Commissioners of Customs and Excise v A

JurisdictionEngland & Wales
JudgeLord Justice Schiemann,Lord Justice Judge,Mr Justice Wall
Judgment Date22 July 2002
Neutral Citation[2002] EWCA Civ 1039
Docket NumberCase No: C2002/0923 QACE
CourtCourt of Appeal (Civil Division)
Date22 July 2002

[2002] EWCA Civ 1039

IN THE SUPREME COURT OF JUDICATURE

COURT OF APPEAL (CIVIL DIVISION)

ON APPEAL FROM THE QUEEN'S BENCH DIVISION

(Administrative Court and Divisional Court)

Before

Lord Justice Schiemann

Lord Justice Judge and

Mr Justice Wall

Case No: C2002/0923 QACE

Between
HM Customs & Excise & Anr
Appellant
and
MCA & Anr
Respondent

Andrew Bird (instructed by Solicitors for H M Customs & Excise) for the Appellants

Christopher Hames (instructed by Messrs Gosling & Wilkinson) for the Respondents

Lord Justice Schiemann

The issue

1

The question raised by this appeal by H.M Customs & Excise is whether or not the court is precluded from making a property adjustment order under section 24 of the Matrimonial Causes Act 1973 (MCA 1973), when the property in question (Mr A's interest in the former matrimonial home owned jointly by himself and Mrs. A, and two life insurance policies securing the mortgage on the property) is also the subject of proceedings by HM Customs & Excise to enforce a criminal confiscation order made against Mr. A in proceedings under the Drug Trafficking Act 1994 (DTA 1994), following his conviction and imprisonment for drug trafficking offences.

2

In a reserved judgment handed down on 18 April 2002, Munby J, in conjoined proceedings under MCA 1973 and the DTA 1994 held that he was not so precluded and made a property adjustment order under section 24 MCA 1973 in favour of Mrs.
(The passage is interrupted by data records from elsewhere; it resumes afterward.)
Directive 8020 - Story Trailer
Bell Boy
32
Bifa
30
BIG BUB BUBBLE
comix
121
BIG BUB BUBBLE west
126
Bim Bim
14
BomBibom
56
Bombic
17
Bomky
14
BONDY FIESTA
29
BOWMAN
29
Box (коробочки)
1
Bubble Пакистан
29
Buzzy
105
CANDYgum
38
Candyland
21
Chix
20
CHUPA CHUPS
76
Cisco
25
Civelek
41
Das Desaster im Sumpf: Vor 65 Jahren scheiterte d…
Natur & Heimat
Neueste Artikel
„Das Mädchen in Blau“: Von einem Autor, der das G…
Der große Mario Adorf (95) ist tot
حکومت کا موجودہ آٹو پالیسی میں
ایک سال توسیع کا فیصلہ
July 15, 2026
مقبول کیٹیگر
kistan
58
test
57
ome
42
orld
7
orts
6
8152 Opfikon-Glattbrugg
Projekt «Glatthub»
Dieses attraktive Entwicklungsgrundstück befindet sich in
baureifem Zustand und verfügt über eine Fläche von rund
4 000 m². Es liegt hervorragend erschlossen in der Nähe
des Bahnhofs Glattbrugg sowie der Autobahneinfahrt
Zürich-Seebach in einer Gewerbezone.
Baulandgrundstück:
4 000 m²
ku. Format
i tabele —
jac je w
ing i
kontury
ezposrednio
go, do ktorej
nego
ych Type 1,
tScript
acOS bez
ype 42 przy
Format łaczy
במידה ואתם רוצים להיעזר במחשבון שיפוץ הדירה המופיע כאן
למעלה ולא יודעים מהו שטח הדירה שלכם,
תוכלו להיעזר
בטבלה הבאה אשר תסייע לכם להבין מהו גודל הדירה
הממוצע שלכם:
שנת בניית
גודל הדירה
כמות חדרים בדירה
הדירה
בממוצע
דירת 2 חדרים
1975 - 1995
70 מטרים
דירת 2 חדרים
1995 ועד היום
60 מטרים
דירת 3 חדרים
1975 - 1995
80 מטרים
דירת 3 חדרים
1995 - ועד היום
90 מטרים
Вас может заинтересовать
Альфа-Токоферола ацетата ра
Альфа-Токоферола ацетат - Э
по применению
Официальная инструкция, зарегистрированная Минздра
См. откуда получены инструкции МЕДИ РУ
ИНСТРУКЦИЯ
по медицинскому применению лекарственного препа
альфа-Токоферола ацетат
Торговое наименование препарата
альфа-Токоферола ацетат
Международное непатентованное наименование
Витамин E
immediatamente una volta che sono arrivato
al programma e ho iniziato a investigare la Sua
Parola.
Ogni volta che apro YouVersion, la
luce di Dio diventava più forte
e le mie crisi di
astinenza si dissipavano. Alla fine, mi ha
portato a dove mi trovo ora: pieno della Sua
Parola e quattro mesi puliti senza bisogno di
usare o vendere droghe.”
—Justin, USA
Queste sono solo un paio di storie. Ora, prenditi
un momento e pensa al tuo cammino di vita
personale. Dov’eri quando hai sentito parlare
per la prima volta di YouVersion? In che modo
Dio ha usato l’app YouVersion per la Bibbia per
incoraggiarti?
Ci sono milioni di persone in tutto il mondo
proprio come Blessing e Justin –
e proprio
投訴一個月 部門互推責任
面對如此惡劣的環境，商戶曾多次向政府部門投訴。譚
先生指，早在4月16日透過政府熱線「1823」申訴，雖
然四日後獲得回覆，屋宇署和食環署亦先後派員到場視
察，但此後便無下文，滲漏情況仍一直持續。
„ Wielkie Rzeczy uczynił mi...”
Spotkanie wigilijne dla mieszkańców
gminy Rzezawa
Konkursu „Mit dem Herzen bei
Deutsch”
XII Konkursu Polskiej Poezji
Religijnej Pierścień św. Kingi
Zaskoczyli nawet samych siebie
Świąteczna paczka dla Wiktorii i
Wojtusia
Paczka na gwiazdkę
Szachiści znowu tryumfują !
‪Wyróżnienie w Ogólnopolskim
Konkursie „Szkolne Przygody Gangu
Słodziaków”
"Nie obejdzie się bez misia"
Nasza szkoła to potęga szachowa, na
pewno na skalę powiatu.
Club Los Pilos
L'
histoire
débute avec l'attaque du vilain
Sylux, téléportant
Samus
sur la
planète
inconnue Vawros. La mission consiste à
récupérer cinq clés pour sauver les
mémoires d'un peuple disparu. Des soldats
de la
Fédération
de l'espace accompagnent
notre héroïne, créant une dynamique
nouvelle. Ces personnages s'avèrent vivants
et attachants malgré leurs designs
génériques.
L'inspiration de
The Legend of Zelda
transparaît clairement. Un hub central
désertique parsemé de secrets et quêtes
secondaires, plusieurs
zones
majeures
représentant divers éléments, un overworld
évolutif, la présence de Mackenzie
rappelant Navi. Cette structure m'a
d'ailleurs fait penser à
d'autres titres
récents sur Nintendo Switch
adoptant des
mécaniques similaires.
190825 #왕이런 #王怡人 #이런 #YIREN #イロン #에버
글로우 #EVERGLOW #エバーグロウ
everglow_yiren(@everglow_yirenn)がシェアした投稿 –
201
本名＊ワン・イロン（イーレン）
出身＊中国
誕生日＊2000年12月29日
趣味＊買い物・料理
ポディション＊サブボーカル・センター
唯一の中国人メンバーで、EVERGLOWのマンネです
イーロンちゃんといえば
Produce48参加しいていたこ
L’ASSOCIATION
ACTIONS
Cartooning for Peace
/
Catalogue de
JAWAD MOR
A, transferring to her Mr. A's interest in the former matrimonial home and the two policies. At the same time, he discharged a restraint order (the equivalent of a Mareva injunction) made by Toulson J on 26 September 1997 under section 26 DTA 1994 in relation to Mr. A's assets. He also discharged the Receiver appointed under section 29(2) DTA 1994 and dismissed an application by HM Customs & Excise for Mr. A's interest in the property and the policies to be included in the realisable property over which the Receiver had been appointed.

3

In dealing with the issues in this case, I have been assisted by a very helpful concession made (and in my judgment correctly made) on behalf of the Appellant, that if the judge did have the power to make an order under section 24 MCA in the circumstances of this case, no criticism can be made of the manner in which he exercised that discretion. I am, accordingly, able to focus exclusively on the issue which I have identified at paragraph 1 above.

4

I have also been greatly assisted by the arguments of counsel, and would like to pay particular tribute to Mr. Bird, who has conducted the Appellant's case throughout with both ability and conspicuous fairness.

The Statutory Framework

5

Before turning to the facts, I need to set out the relevant provisions of MCA 1973 and DTA 1994. I turn firstly to MCA 1973.

6

The provisions relating to financial relief for the parties to a marriage and their children are contained in Part II of MCA 1973. As the judge pointed out, Part II enables the court to make a wide range of orders, including financial provision orders (that is, orders for periodical payments and lump sums) as well as property adjustment orders, designed, on divorce, to regulate the financial positions of the parties to the marriage. In the instant case, we are concerned only with two sections of MCA 1973; firstly sections 24, sub-sections (1)(a) and (3) of which, where material, read:

"(1) On granting a decree of divorce … or at any time thereafter (whether … before or after the decree is made absolute), the court may make any one or more of the following orders, that is to say —

(a) an order that a party to the marriage shall transfer to the other party … such property as may be so specified, being property to which the first-mentioned party is entitled, either in possession or reversion…….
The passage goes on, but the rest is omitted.